The report said, however, that APIs do not actually change with minor upgrades, addressing Kubernetes cluster’s overall operating environment, and the scope of the updates can be controlled. “Customers were not always aware of this configuration option, however,” the report said.
Growing focus on API security
Because of the ubiquity of APIs as intermediaries in more and more cloud native transactions, Chokshi said he sees the API security market potentially becoming a security superset.
“The interactions will be that much greater because of areas like the automotive industry, healthcare, and smart cities, versus classic end user or mobile applications,” he said.
“You also have a lot of businesses where APIs are critical to the back end: A customer is trying to open an app or account, and in the back end there is a credit check, or other actions. More and more business-to-business transactions taking place in this cloud economy, including supply chains, are API-driven. The API market, in general, is rapidly growing and the tooling that is required to keep up is lacking. Security becomes even more important because of that,” Chokshi added.
Phillips agrees APIs are an energetic space. “It’s becoming white hot, and lots of folks are trying to get involved in API security because there’s a growing recognition that they are the number one attack vector,” he said, noting that in 2022, Gartner had estimated that by last year, APIs would be the No. 1 attack vector. “And we have seen tremendous growth,” Phillips said.
API surveillance joins the platform
Alamai’s acquisition follows a shift away from single-point solutions to comprehensive services — from products to platforms — the virtues of which industry consultants have been extolling for years.
“It’s a constant conversation between best-of-breed technology and platform solutions,” said Wendi Whitmore, SVP of Palo Alto Networks’ Unit 42 team. “The discussion previously had been one or the other.
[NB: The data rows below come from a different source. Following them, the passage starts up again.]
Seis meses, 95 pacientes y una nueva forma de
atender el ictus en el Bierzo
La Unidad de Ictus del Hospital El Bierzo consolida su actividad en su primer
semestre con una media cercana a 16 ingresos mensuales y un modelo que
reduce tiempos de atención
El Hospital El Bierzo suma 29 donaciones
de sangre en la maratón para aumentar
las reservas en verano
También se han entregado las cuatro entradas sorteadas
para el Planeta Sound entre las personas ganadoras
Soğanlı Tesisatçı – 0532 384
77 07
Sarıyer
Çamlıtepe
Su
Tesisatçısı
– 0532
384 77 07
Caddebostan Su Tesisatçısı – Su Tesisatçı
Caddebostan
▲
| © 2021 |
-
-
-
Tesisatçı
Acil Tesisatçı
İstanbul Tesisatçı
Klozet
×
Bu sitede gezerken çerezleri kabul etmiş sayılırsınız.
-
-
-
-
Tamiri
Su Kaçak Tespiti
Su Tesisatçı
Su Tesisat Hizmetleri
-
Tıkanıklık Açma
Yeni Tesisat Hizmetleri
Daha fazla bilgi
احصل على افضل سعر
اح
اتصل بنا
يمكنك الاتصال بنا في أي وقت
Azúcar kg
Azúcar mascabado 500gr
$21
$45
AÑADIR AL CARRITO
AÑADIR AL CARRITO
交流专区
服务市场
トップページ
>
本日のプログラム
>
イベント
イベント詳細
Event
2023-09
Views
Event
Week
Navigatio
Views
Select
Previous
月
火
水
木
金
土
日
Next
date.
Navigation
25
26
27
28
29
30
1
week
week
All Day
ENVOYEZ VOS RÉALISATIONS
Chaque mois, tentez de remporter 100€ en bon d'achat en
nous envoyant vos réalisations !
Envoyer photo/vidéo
I will say that our ability to provide a much broader range of solutions across technology is really compelling, and I will say the majority of our products are best of breed. It will be tougher for organizations to compete in a world solving one small problem,” she said. “There is never one single silver bullet. It’s too complex today.”
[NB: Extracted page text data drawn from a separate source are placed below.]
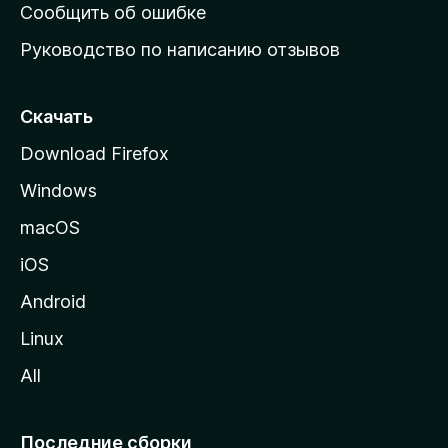
н
Сообщить об ошибке
ю
Руководство по написанию отзывов
ю
с
т
Скачать
р
Download Firefox
а
Windows
н
и
macOS
ц
iOS
у
M
Android
o
Linux
z
All
i
l
l
Последние сборки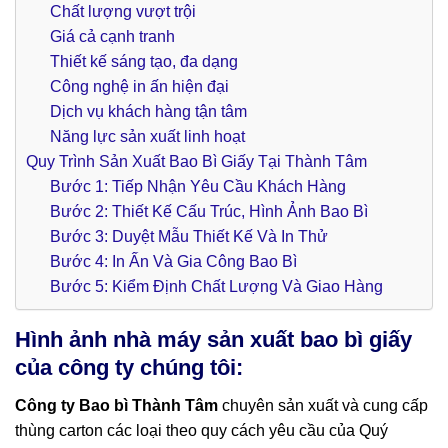
Chất lượng vượt trội
Giá cả cạnh tranh
Thiết kế sáng tạo, đa dạng
Công nghệ in ấn hiện đại
Dịch vụ khách hàng tận tâm
Năng lực sản xuất linh hoạt
Quy Trình Sản Xuất Bao Bì Giấy Tại Thành Tâm
Bước 1: Tiếp Nhận Yêu Cầu Khách Hàng
Bước 2: Thiết Kế Cấu Trúc, Hình Ảnh Bao Bì
Bước 3: Duyệt Mẫu Thiết Kế Và In Thử
Bước 4: In Ấn Và Gia Công Bao Bì
Bước 5: Kiểm Định Chất Lượng Và Giao Hàng
Hình ảnh nhà máy sản xuất bao bì giấy
của công ty chúng tôi:
Công ty Bao bì Thành Tâm
chuyên sản xuất và cung cấp
thùng carton các loại theo quy cách yêu cầu của Quý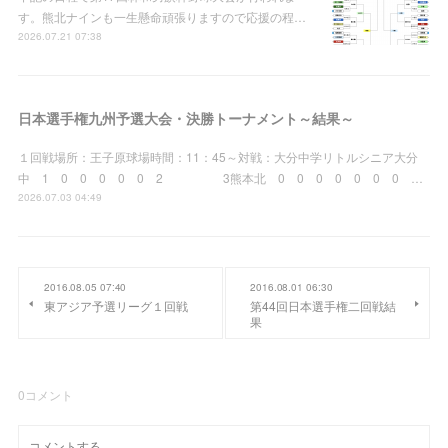
す。熊北ナインも一生懸命頑張りますので応援の程…
2026.07.21 07:38
日本選手権九州予選大会・決勝トーナメント～結果～
１回戦場所：王子原球場時間：11：45～対戦：大分中学リトルシニア大分
中 1 0 0 0 0 0 2 3熊本北 0 0 0 0 0 0 0 …
2026.07.03 04:49
2016.08.05 07:40
2016.08.01 06:30
東アジア予選リーグ１回戦
第44回日本選手権二回戦結
果
0
コメント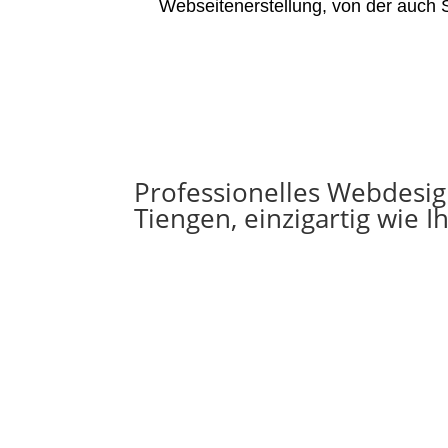
Webseitenerstellung, von der auch S
Professionelles Webdesig
Tiengen, einzigartig wie Ih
Chokshi said Akamai’s acquisition — and a security-platform approach to cyberdefense — allows the firm to benefit from adjacency so that an attacker doesn’t get lost in transit between one point of visibility (or security product if the organization is using multiple vendors) and another. “We are already providing a high level of protection, they are comfortable with our portals and platforms and so this becomes an additional capability in that same continuum.”
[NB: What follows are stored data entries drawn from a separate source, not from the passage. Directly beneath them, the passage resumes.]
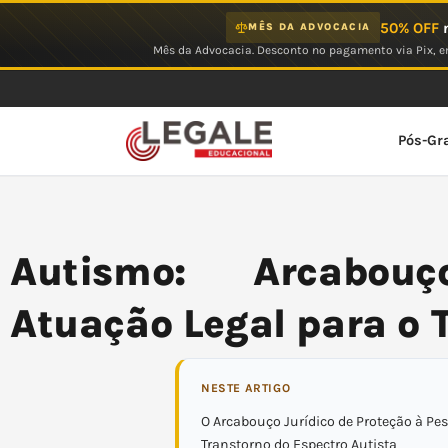
Ir
50% OFF
n
MÊS DA ADVOCACIA
para
Mês da Advocacia. Desconto no pagamento via Pix, em
o
conteúdo
Pós-Gr
Autismo: Arcabou
Atuação Legal para o 
NESTE ARTIGO
O Arcabouço Jurídico de Proteção à P
Transtorno do Espectro Autista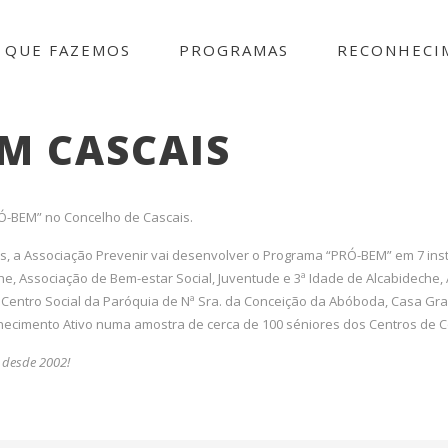
 QUE FAZEMOS
PROGRAMAS
RECONHECI
revenir
M CASCAIS
Ó-BEM” no Concelho de Cascais.
, a Associação Prevenir vai desenvolver o Programa “PRÓ-BEM” em 7 instit
he, Associação de Bem-estar Social, Juventude e 3ª Idade de Alcabideche,
 Centro Social da Paróquia de Nª Sra. da Conceição da Abóboda, Casa Gr
ecimento Ativo numa amostra de cerca de 100 séniores dos Centros de Con
desde 2002!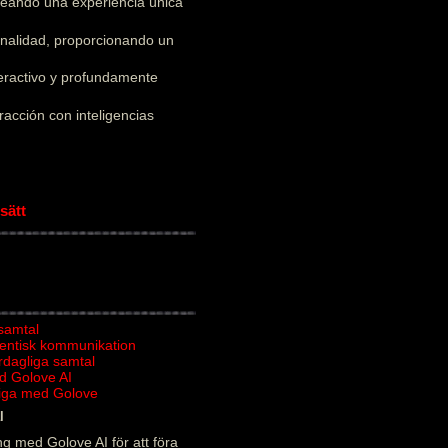
creando una experiencia única
onalidad, proporcionando un
teractivo y profundamente
acción con inteligencias
sätt
 samtal
tentisk kommunikation
ardagliga samtal
d Golove AI
rliga med Golove
l
g med Golove AI för att föra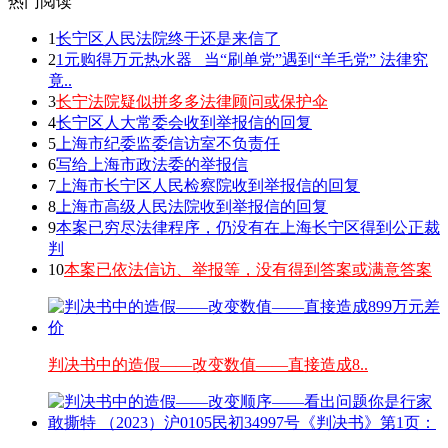
热门阅读
1
长宁区人民法院终于还是来信了
2
1元购得万元热水器 _当“刷单党”遇到“羊毛党” 法律究
竟..
3
长宁法院疑似拼多多法律顾问或保护伞
4
长宁区人大常委会收到举报信的回复
5
上海市纪委监委信访室不负责任
6
写给上海市政法委的举报信
7
上海市长宁区人民检察院收到举报信的回复
8
上海市高级人民法院收到举报信的回复
9
本案已穷尽法律程序，仍没有在上海长宁区得到公正裁
判
10
本案已依法信访、举报等，没有得到答案或满意答案
判决书中的造假——改变数值——直接造成8..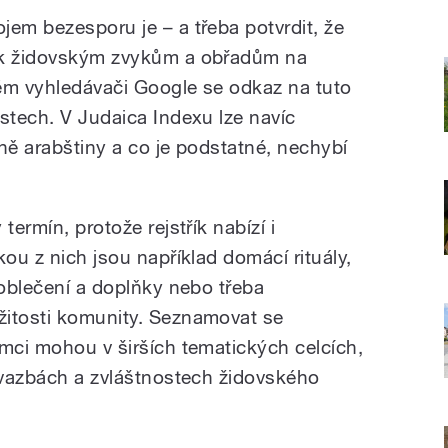
jem bezesporu je – a třeba potvrdit, že
 k židovským zvykům a obřadům na
ém vyhledávači Google se odkaz na tuto
stech. V Judaica Indexu lze navíc
ně arabštiny a co je podstatné, nechybí
termín, protože rejstřík nabízí i
kou z nich jsou například domácí rituály,
 oblečení a doplňky nebo třeba
žitosti komunity. Seznamovat se
emci mohou v širších tematických celcích,
h vazbách a zvláštnostech židovského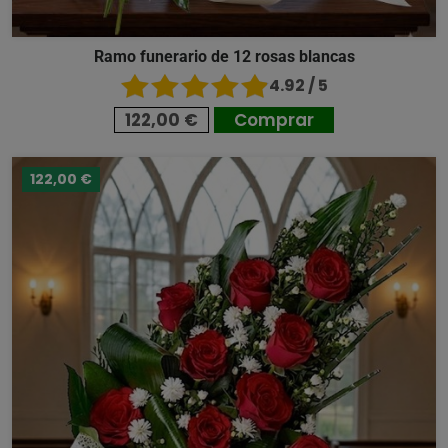
Ramo funerario de 12 rosas blancas
4.92 / 5
122,00 €
Comprar
122,00 €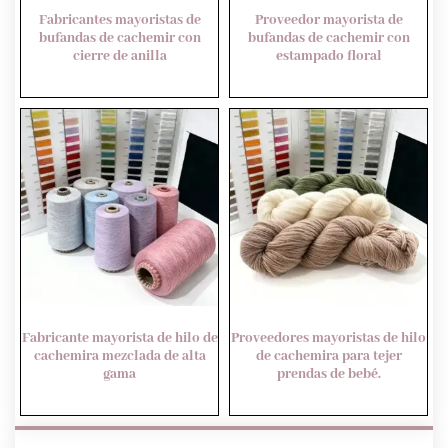
Fabricantes mayoristas de
Proveedor mayorista de
bufandas de cachemir con
bufandas de cachemir con
cierre de anilla
estampado floral
Fabricante mayorista de hilo de
Proveedores mayoristas de hilo
cachemira mezclada de alta
de cachemira para tejer
gama
prendas de bebé.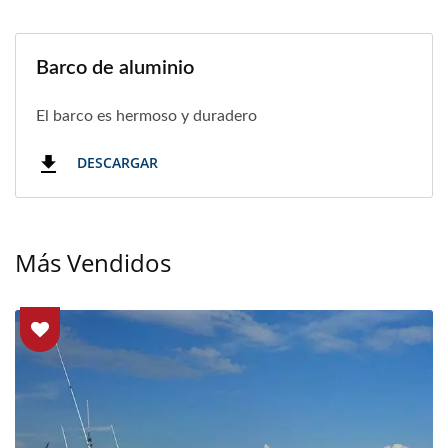
Barco de aluminio
El barco es hermoso y duradero
DESCARGAR
Más Vendidos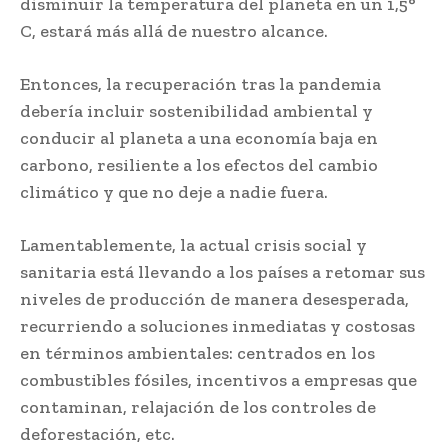
disminuir la temperatura del planeta en un 1,5°
C, estará más allá de nuestro alcance.
Entonces, la recuperación tras la pandemia
debería incluir sostenibilidad ambiental y
conducir al planeta a una economía baja en
carbono, resiliente a los efectos del cambio
climático y que no deje a nadie fuera.
Lamentablemente, la actual crisis social y
sanitaria está llevando a los países a retomar sus
niveles de producción de manera desesperada,
recurriendo a soluciones inmediatas y costosas
en términos ambientales: centrados en los
combustibles fósiles, incentivos a empresas que
contaminan, relajación de los controles de
deforestación, etc.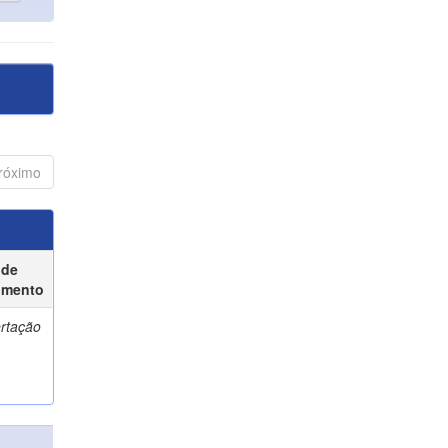
róximo
 de
umento
ertação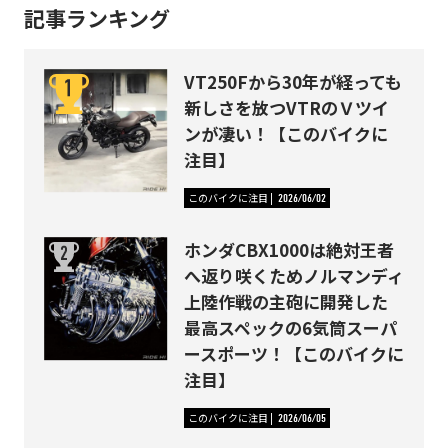
記事ランキング
VT250Fから30年が経っても
新しさを放つVTRのＶツイ
ンが凄い！【このバイクに
注目】
このバイクに注目
2026/06/02
ホンダCBX1000は絶対王者
へ返り咲くためノルマンディ
上陸作戦の主砲に開発した
最高スペックの6気筒スーパ
ースポーツ！【このバイクに
注目】
このバイクに注目
2026/06/05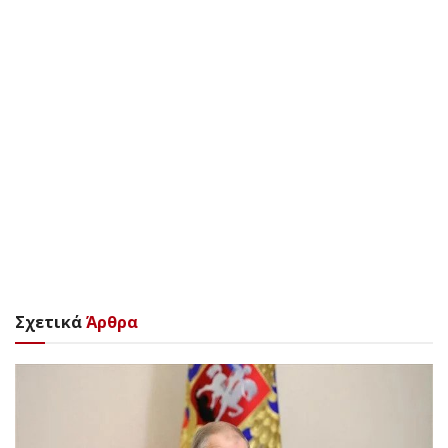
Σχετικά
Άρθρα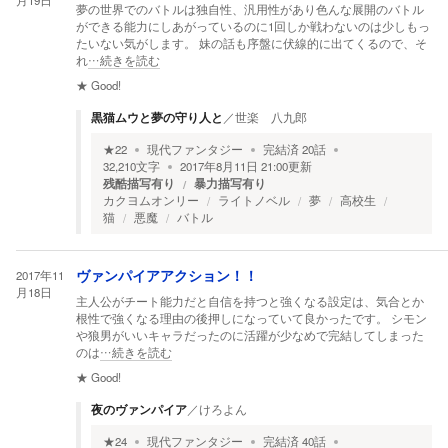
月19日
夢の世界でのバトルは独自性、汎用性があり色んな展開のバトル
ができる能力にしあがっているのに1回しか戦わないのは少しもっ
たいない気がします。 妹の話も序盤に伏線的に出てくるので、そ
れ
…続きを読む
★
Good!
黒猫ムウと夢の守り人と
／
世楽 八九郎
★
22
現代ファンタジー
完結済
20
話
32,210
文字
2017年8月11日 21:00
更新
残酷描写有り
暴力描写有り
カクヨムオンリー
ライトノベル
夢
高校生
猫
悪魔
バトル
2017年11
ヴァンパイアアクション！！
月18日
主人公がチート能力だと自信を持つと強くなる設定は、気合とか
根性で強くなる理由の後押しになっていて良かったです。 シモン
や狼男がいいキャラだったのに活躍が少なめで完結してしまった
のは
…続きを読む
★
Good!
夜のヴァンパイア
／
けろよん
★
24
現代ファンタジー
完結済
40
話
Phillips, who said Noname employs a “left of boom” approach — essentially shifting left to address API vulnerabilities before an incident makes them obvious — predicts there will be more consolidation that brings API security capabilities under the aegis of major players. “There’s enough recognition in the industry that API security is growing. APIs have been around for a long time but recognition of vulnerabilities hasn’t. Attacks are increasing but the question becomes what’s the impact? Is the pain of the attack enough to drive action?”